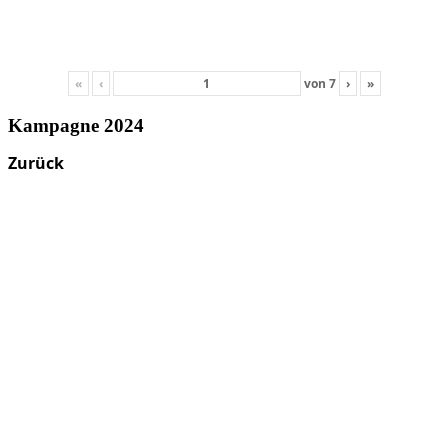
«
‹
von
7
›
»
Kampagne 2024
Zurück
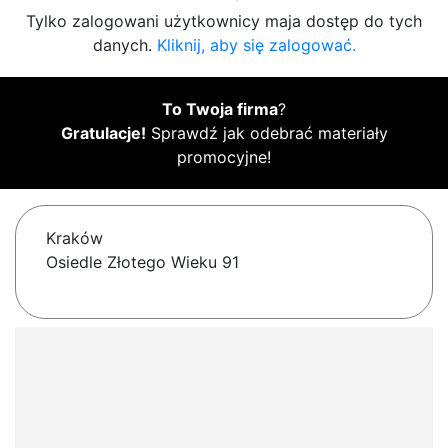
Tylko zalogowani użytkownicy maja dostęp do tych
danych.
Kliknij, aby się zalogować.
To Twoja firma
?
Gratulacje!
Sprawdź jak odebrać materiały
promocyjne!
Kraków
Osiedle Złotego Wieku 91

_ _ _

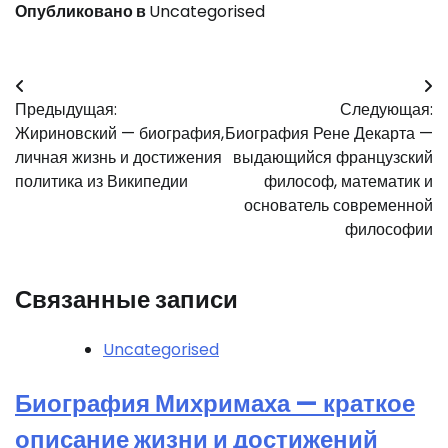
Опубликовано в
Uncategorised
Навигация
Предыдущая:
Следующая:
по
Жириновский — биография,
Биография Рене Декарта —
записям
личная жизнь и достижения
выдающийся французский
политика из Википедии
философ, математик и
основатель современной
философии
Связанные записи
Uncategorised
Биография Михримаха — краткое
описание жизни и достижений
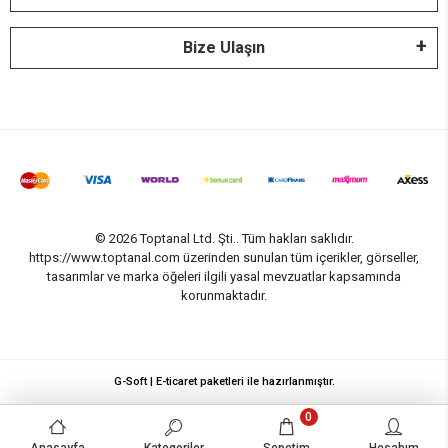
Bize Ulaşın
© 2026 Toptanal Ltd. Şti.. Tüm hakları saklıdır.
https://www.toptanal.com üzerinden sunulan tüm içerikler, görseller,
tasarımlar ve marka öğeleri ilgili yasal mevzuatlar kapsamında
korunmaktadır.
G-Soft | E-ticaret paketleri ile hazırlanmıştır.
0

_ _ _

#### Task item:
Nothing but the lines from the one with "Биография Рене Декарта —" up to and including the one with "Bize Ulaşın" should be printed, exactly as they read above. Please keep the pictures out.

#### Exercise answer:
Биография Рене Декарта —
записям
личная жизнь и достижения
выдающийся французский
политика из Википедии
философ, математик и
основатель современной
философии
Связанные записи
Uncategorised
Биография Михримаха — краткое
описание жизни и достижений
Bize Ulaşın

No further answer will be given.